Try it
Return each line of the entries that mentions the word "Locate".

Input material
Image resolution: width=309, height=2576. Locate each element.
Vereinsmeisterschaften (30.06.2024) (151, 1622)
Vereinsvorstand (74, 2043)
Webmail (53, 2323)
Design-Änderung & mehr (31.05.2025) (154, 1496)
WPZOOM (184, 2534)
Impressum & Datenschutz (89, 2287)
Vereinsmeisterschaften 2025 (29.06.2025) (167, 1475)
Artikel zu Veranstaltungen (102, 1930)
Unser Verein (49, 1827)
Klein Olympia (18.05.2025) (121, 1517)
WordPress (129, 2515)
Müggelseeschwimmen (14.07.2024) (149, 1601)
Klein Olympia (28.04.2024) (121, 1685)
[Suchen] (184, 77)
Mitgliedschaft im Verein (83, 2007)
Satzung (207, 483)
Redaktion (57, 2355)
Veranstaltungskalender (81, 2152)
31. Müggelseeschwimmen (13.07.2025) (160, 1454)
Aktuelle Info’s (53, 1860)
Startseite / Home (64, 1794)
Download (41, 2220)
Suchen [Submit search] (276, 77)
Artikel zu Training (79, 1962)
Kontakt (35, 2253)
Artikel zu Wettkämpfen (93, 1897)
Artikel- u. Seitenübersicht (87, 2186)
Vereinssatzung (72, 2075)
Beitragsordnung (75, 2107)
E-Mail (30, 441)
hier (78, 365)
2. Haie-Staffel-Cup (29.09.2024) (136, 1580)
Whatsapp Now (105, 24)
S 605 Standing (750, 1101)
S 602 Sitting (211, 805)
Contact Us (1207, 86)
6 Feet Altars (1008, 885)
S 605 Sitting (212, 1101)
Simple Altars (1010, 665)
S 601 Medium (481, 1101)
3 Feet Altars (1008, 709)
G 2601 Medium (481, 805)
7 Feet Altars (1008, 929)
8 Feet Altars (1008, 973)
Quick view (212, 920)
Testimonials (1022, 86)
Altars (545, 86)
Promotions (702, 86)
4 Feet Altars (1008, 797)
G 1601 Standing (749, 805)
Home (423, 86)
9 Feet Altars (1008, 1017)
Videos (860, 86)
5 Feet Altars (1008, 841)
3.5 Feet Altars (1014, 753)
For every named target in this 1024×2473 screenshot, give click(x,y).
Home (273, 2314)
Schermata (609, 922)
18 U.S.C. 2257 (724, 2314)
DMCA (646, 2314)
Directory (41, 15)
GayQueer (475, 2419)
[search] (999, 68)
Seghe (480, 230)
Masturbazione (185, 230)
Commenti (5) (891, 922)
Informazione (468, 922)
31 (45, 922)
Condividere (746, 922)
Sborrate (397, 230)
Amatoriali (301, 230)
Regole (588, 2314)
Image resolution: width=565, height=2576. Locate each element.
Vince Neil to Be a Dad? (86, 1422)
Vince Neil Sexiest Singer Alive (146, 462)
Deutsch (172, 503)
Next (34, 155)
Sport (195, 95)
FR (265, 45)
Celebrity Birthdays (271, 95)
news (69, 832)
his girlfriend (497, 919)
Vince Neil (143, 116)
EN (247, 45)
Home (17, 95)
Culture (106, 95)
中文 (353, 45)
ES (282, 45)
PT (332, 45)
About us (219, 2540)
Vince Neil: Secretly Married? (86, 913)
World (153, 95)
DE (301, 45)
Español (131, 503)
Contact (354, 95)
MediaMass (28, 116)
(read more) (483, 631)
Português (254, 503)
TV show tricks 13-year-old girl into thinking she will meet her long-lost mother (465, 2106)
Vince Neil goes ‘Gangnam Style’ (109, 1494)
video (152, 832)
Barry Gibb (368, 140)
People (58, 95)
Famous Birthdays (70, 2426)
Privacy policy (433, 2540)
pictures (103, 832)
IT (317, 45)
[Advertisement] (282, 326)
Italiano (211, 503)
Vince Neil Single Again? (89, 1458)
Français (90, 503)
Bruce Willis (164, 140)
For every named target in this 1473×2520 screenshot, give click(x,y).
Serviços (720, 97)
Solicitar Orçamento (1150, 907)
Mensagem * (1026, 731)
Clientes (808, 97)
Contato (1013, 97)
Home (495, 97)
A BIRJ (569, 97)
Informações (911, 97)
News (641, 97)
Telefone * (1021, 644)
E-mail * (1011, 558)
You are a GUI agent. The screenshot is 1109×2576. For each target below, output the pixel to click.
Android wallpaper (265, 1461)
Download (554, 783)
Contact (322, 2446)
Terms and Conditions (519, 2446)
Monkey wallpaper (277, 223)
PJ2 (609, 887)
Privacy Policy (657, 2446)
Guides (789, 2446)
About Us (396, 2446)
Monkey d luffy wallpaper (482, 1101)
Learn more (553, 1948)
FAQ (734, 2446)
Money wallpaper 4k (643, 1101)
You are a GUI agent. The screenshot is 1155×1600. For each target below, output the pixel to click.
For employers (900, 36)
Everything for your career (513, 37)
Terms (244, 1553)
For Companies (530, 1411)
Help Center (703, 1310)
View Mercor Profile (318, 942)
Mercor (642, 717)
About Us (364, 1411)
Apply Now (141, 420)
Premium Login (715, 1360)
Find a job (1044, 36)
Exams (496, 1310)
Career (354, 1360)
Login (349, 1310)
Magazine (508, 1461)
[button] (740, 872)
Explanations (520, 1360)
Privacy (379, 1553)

Result
Image resolution: width=309, height=2576. Locate each element.
Image resolution: width=565, height=2576. Locate each element.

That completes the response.